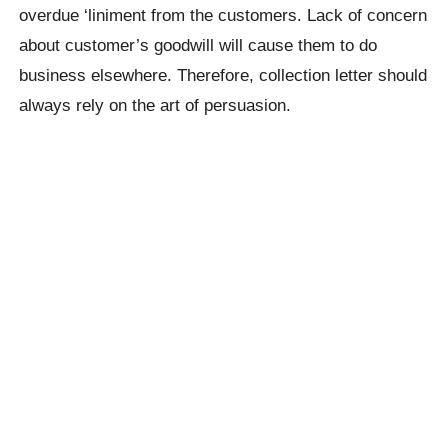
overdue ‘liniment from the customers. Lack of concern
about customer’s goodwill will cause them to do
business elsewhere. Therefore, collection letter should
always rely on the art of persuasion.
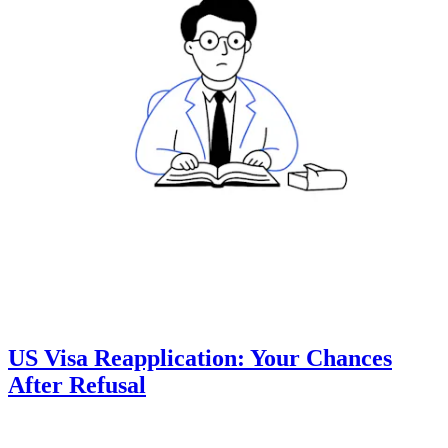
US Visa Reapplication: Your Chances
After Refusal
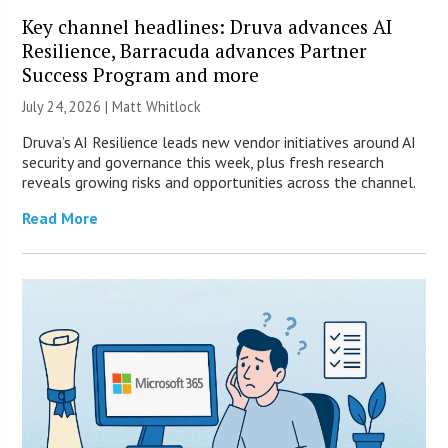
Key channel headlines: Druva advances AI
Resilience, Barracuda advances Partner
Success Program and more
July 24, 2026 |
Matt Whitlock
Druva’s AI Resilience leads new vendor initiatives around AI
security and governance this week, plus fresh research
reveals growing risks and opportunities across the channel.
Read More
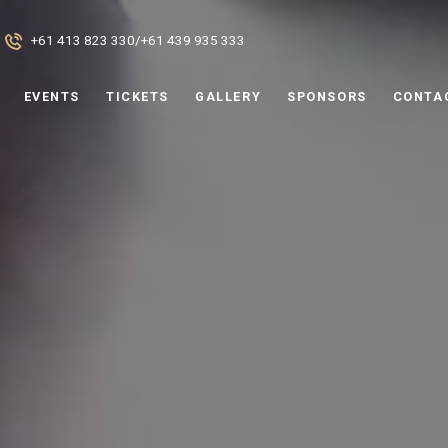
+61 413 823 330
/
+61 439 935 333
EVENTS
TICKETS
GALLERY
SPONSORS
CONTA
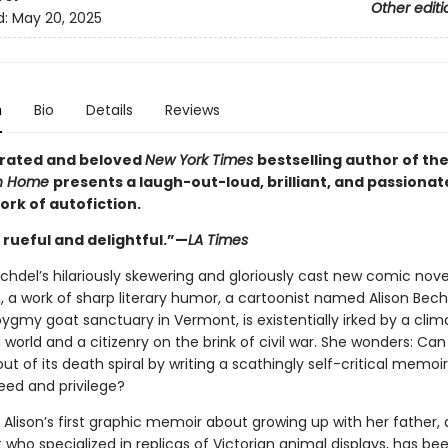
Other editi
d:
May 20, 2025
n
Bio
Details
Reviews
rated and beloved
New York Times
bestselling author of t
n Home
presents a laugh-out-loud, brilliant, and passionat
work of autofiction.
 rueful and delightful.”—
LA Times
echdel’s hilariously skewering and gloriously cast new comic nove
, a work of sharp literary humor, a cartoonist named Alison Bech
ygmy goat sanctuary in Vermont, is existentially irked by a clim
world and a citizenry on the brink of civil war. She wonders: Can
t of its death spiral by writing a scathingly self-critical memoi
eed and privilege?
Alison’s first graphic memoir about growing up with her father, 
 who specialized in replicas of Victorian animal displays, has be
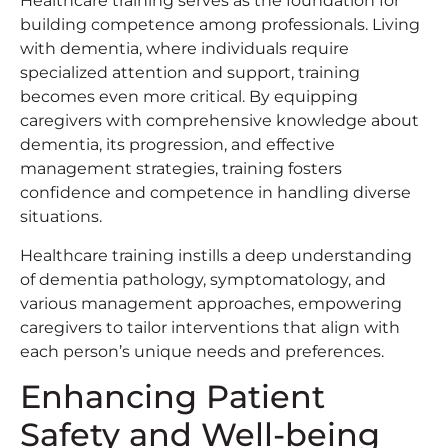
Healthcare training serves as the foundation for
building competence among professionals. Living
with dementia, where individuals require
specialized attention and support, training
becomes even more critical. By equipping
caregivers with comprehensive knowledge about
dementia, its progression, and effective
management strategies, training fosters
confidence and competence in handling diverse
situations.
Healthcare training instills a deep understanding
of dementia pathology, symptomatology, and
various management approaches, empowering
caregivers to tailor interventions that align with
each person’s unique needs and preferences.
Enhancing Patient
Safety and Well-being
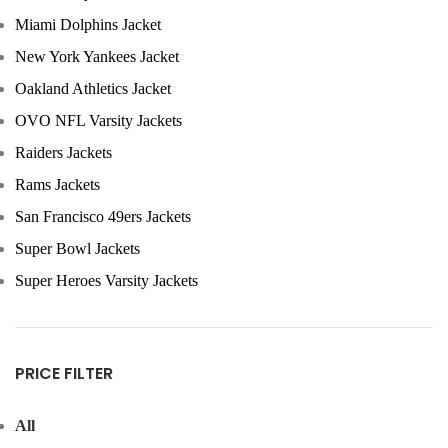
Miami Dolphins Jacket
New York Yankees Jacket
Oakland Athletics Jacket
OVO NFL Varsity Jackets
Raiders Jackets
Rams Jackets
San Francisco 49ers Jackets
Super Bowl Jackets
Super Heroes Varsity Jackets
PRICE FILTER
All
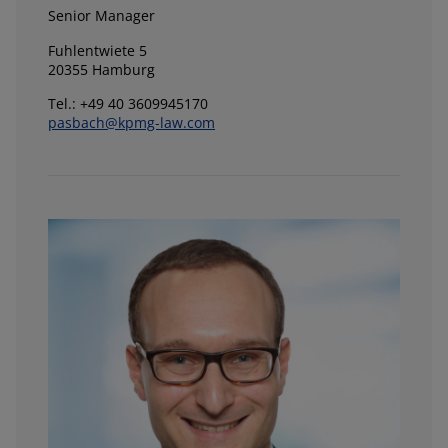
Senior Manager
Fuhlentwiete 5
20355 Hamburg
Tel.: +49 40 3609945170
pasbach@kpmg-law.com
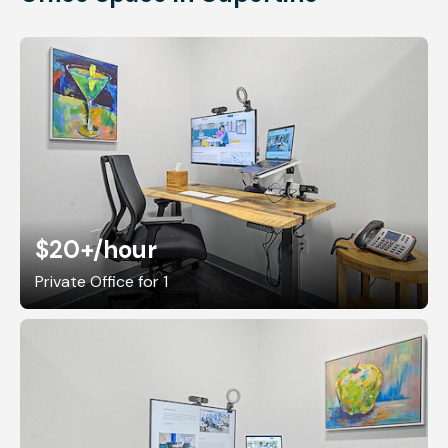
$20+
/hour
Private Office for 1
◆ ◆ ◆ ◆
▶ _WHAT THE EXERCISE ASKS_: From the entries above, show each line that includes the string "Resilience".

▶ _SOLUTION TO THIS PROBLEM_:
Resilience, Barracuda advances Partner
Druva’s AI Resilience leads new vendor initiatives around AI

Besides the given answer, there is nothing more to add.